Autre force des œuvres de Milhazes et Zerbini, l’allusion à une vision ethnique de l’espace et des formes ; les nombreuses arabesques et détails géométriques observables dans leurs compositions font référence aux peintures corporelles des Kadiwéu, peuple indigène habitant l’état brésilien du Mato Grosso du Sud. L’incroyable complexité graphique de ces peintures corporelles fièrement arborées, mais aussi de céramiques remarquablement exécutées, a toujours fasciné scientifiques et artistes, tout au long du XXème siècle. Ces motifs géométriques, loin de remplir une simple fonction décorative, traduisent avant toute chose la cosmogonie des Kadiwéu et leur vision des relations sociales.


Ce véritable kaléidoscope de formes et de couleurs constitue un exemple assez révélateur du cheminement que la Fondation semble proposer au visiteur, très probablement marqué par des référents européens et français, sur deux niveaux : le pousser à remettre en question son rapport à l’espace et son peuplement et à s’enrichir au contact de visions différentes. D’ailleurs, la mise en scène des oeuvres a également été travaillée pour servir ce propos. Depuis les pigments colorés qui explosent sur les toiles, en passant par les blocs de granit fièrement dressés et les plaques de verre et les charbons nécessaires à la fixation des différentes photographies ethnographiques présentées, toutes les œuvres appellent le spectateur à prendre conscience de leur minéralité.


Martin Gusinde

L’ensemble de ces oeuvres nous mènent à nous faire comprendre que, du Mexique à la Terre de Feu, l’art assume cette fonction primordiale de bâtisseur de l’espace et des formes, architecte de son propre environnement. Les peuples et les périodes discutent face à face, les formes et l’espace se réinventent, se colorient, se conjuguent à tous les temps.

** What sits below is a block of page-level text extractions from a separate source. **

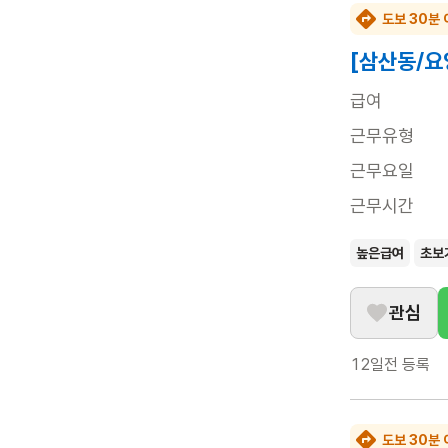
도보 30분 
[삼산동/요
급여
근무유형
근무요일
근무시간
높은급여
초보
관심
12일전
등록
도보 30분 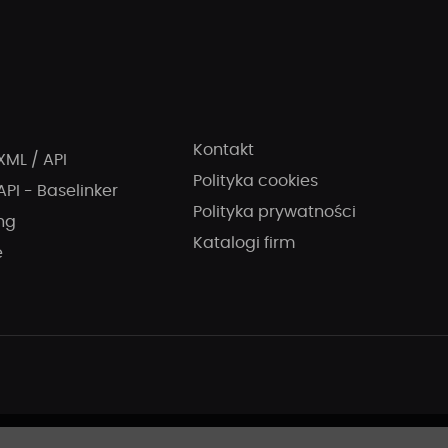
Kontakt
XML / API
Polityka cookies
API - Baselinker
Polityka prywatności
ng
Katalogi firm
e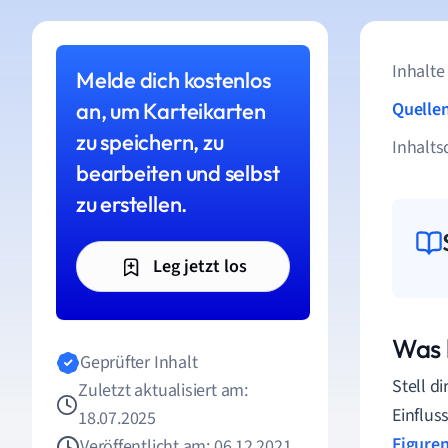
Inhalte
Melde dich kostenlos
an, um Karteikarten
Quelle
zu speichern, zu
Inhalts
bearbeiten und selbst
zu erstellen.
Leg jetzt los
Was 
Geprüfter Inhalt
Stell d
Zuletzt aktualisiert am:
Einflus
18.07.2025
Figuren
Veröffentlicht am: 06.12.2021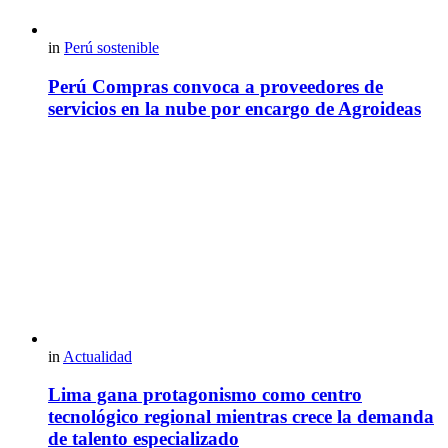
in
Perú sostenible
Perú Compras convoca a proveedores de
servicios en la nube por encargo de Agroideas
in
Actualidad
Lima gana protagonismo como centro
tecnológico regional mientras crece la demanda
de talento especializado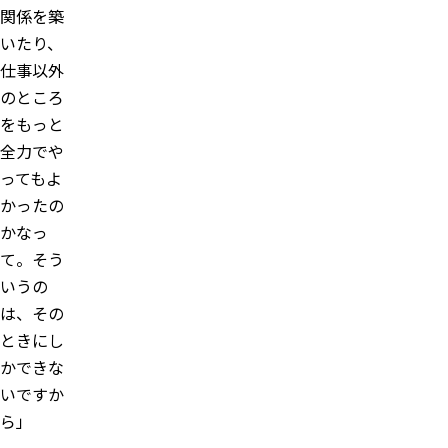
関係を築
いたり、
仕事以外
のところ
をもっと
全力でや
ってもよ
かったの
かなっ
て。そう
いうの
は、その
ときにし
かできな
いですか
ら」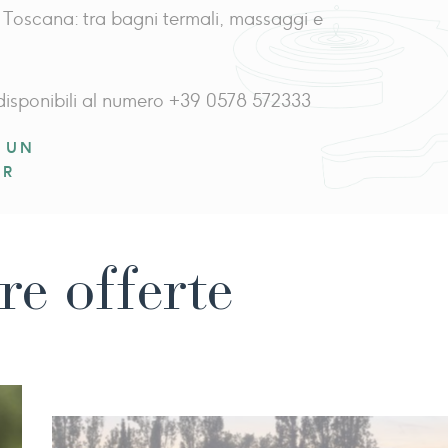
in Toscana: tra bagni termali, massaggi e
o disponibili al numero +39 0578 572333
 UN
ER
re offerte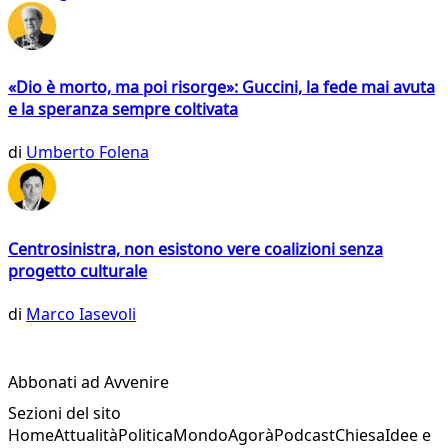
«Dio è morto, ma poi risorge»: Guccini, la fede mai avuta
e la speranza sempre coltivata
di
Umberto Folena
Centrosinistra, non esistono vere coalizioni senza
progetto culturale
di
Marco Iasevoli
Abbonati ad Avvenire
Sezioni del sito
Home
Attualità
Politica
Mondo
Agorà
Podcast
Chiesa
Idee e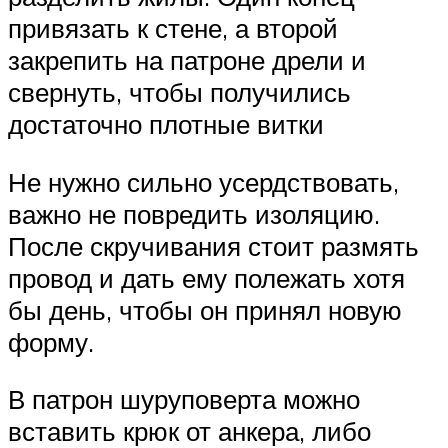
привязать к стене, а второй
закрепить на патроне дрели и
свернуть, чтобы получились
достаточно плотные витки
Не нужно сильно усердствовать,
важно не повредить изоляцию.
После скручивания стоит размять
провод и дать ему полежать хотя
бы день, чтобы он принял новую
форму.
В патрон шуруповерта можно
вставить крюк от анкера, либо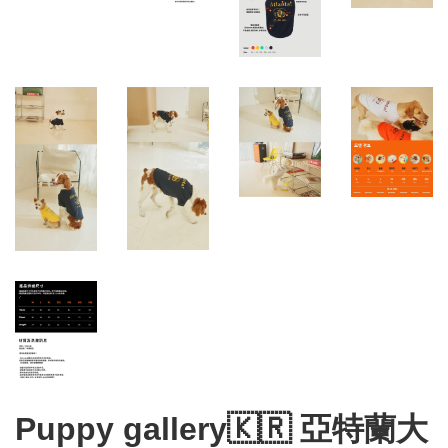
Puppy gallery🇰🇷 亞特蘭大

Passé, Présent, Futur, tout est accepté, du moment que le dialogue et l’échange peuvent laisser libre cours à leurs passions créatrices. Dans l’écriture de cette relation, Lévi Strauss et la France ont joué un rôle déterminant. Sans les travaux du pionnier de l’anthropologie jamais personne de ce côté ci de l’Atlantique n’aurait pu connaître d’aussi près les cultures et traditions des communautés indigènes du Brésil, entre autres. Encore moins, si la France n’avait pu compter sur les infrastructures scientifiques et culturelles pour agiter les consciences et faire partager, au plus grand nombre, le fruit de ces recherches. Dès lors, La Fondation Cartier pour l’Art Contemporain, d’une certaine façon, perpétue cette tradition de création, de remise en question, de recherche.